Warum Software und Elektronik im Fahrzeug, insbesondere bei onlinefähigen Fahrzeugen, immer wichtiger wird, zeigen beeindruckend diese Zahlen:
2010 10 Mio. Codezeilen in Autosoftware, 2016 schon 150 Mio. Zeilen!
As the car continues its transition from a hardware-driven machine to a software-driven electronics device, the auto industry’s competitive rules are being rewritten.
The engine was the technology and engineering core of the 20th-century automobile. Today, software, large computing power, and advanced sensors increasingly step into that role; they enable most modern innovations, from efficiency to connectivity to autonomous driving to electrification and new mobility solutions.
However, as the importance of electronics and software has grown, so has complexity. Take the exploding number of software lines of code (SLOC) contained in modern cars as an example. In 2010, some vehicles had about ten million SLOC; by 2016, this expanded by a factor of 15, to roughly 150 million lines. Snowballing complexity is causing significant software-related quality issues, as evidenced by millions of recent vehicle recalls.
With cars positioned to offer increasing levels of autonomy, automotive players see the quality and security of vehicle software and electronics as key requirements to guarantee safety. And this is requiring the industry to rethink today’s approaches to vehicle software and electrical and electronic architecture.

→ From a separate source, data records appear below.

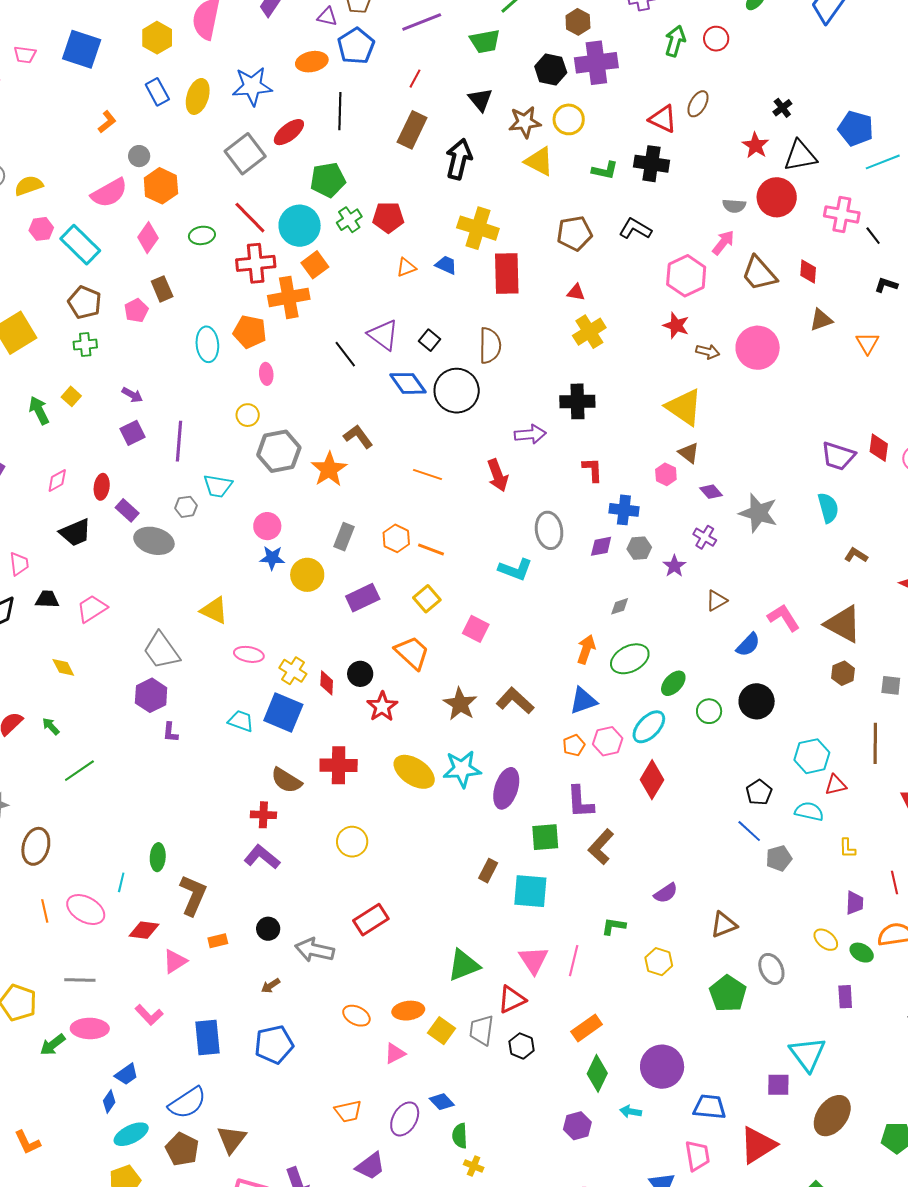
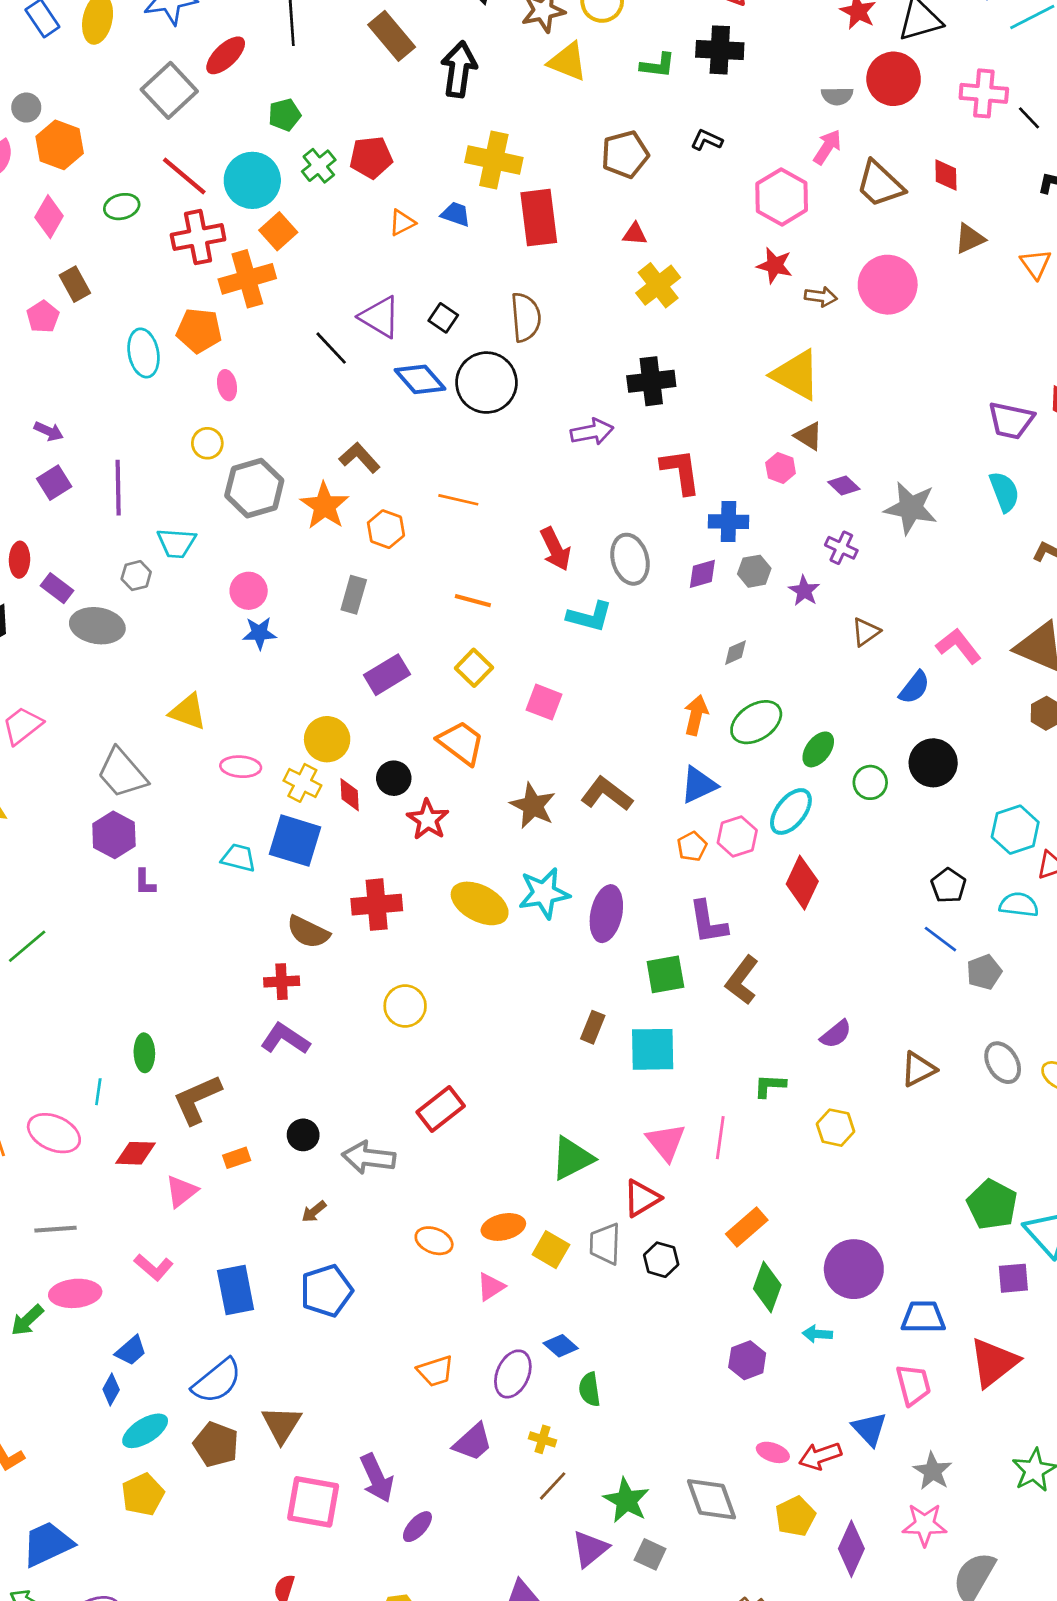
brown rectangle: (412, 130) -> (392, 36), turned -60
green pentagon: (328, 180) -> (285, 115), size x0.7
black L-shape: (635, 229) -> (707, 140), size x0.7
red L-shape: (593, 470) -> (681, 471), size x1.4
red arrow: (498, 475) -> (555, 549), moved
orange hexagon: (396, 538) -> (386, 529), moved
yellow circle: (307, 575) -> (327, 739), moved
brown L-shape: (193, 895) -> (197, 1099), turned -132
gray ellipse: (771, 969) -> (1003, 1063), moved
green pentagon: (728, 994) -> (992, 1205), moved
yellow cross: (474, 1166) -> (542, 1439), moved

Addressing an urgent industry concern
As the automotive industry is transitioning from hardware- to software-defined vehicles, the average software and electronics content per vehicle is rapidly increasing. Software represents 10 percent of overall vehicle content today for a D-segment, or large, car (approximately $1,220), and the average share of software is expected to grow at a compound annual rate of 11 percent, to reach 30 percent of overall vehicle content (around $5,200) in 2030. Not surprisingly, players across the digital automotive value chain are attempting to capitalize on innovations enabled through software and electronics (Exhibit 1). Software companies and other digital-technology players are leaving their current tier-two and tier-three positions to engage automakers as tier-one suppliers. They’re expanding their participation in the automotive technology “stack” by moving beyond features and apps into operating systems. At the same time, traditional tier-one electronic system players are boldly entering the tech giants’ original feature-and-app turf, and premium automakers are moving into areas further down the stack such as operating systems, hardware abstractions, and signal processing in order to protect the essence of their technical distinction and differentiation.